I am working in Impala with the following table:
customer_id | day_id | return_day_id
ABC 20170830 20170923
BCD 20170830 20170901
Unfortunately, both the day_id & return_day_id fields are INT and not date.
How can I change their datatype to be date, so that I can count distinct customer_ids only with return_day_id within 4 days after day_id. Would I need to cast it to date and then to timestamp so that I can use the adddate function?
What one of the comments pointed out correctly, is that you need to use unix_timestamp
and from_unixtime
, however you don't need to use cast. Many other questions on stackoverflow encountered similar issues, each attempting to use cast, but that in many cases ended up returning NULL values or not working.
The below should give you the time object you need, in the format of YYYY-MM-dd and you can optionally also add the hh-mm-ss to it.
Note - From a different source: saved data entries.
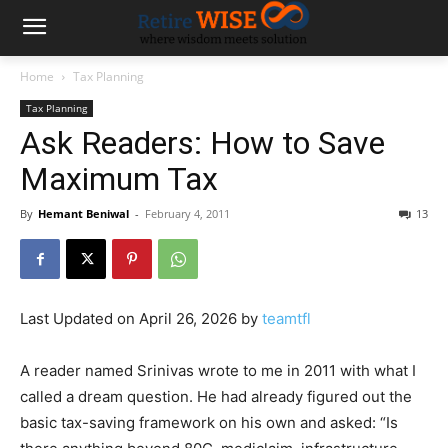
Home
Tax Planning
Tax Planning
Ask Readers: How to Save
Maximum Tax
By
Hemant Beniwal
-
February 4, 2011
13
Last Updated on April 26, 2026 by
teamtfl
A reader named Srinivas wrote to me in 2011 with what I
called a dream question. He had already figured out the
basic tax-saving framework on his own and asked: “Is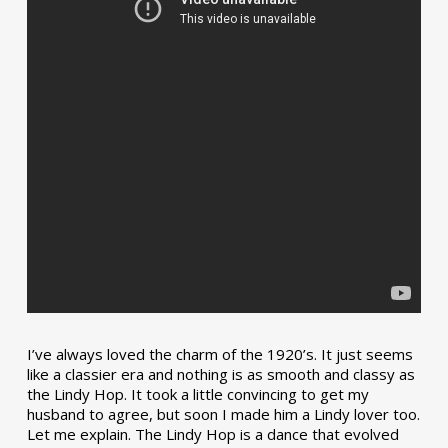
I’ve always loved the charm of the 1920’s. It just seems
like a classier era and nothing is as smooth and classy as
the Lindy Hop. It took a little convincing to get my
husband to agree, but soon I made him a Lindy lover too.
Let me explain. The Lindy Hop is a dance that evolved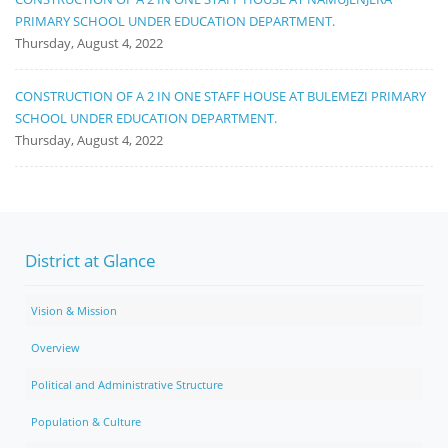
PRIMARY SCHOOL UNDER EDUCATION DEPARTMENT.
Thursday, August 4, 2022
CONSTRUCTION OF A 2 IN ONE STAFF HOUSE AT BULEMEZI PRIMARY
SCHOOL UNDER EDUCATION DEPARTMENT.
Thursday, August 4, 2022
District at Glance
Vision & Mission
Overview
Political and Administrative Structure
Population & Culture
SELECT TBL.day_id, from_unixtime(unix_timestamp(cast (TBL.day_id as string), "yyyyMMdd"))
FROM yourTable as TBL
LIMIT 10
One small consideration to keep in mind is that this converts a string into the date, so we cast it as string at cast (TBL.day_id as string), "yyyyMMdd"))
Example:
20160220 -> 2016-02-20 00:00:00
You can find more info in the documentation here.
Hope that helps, Julian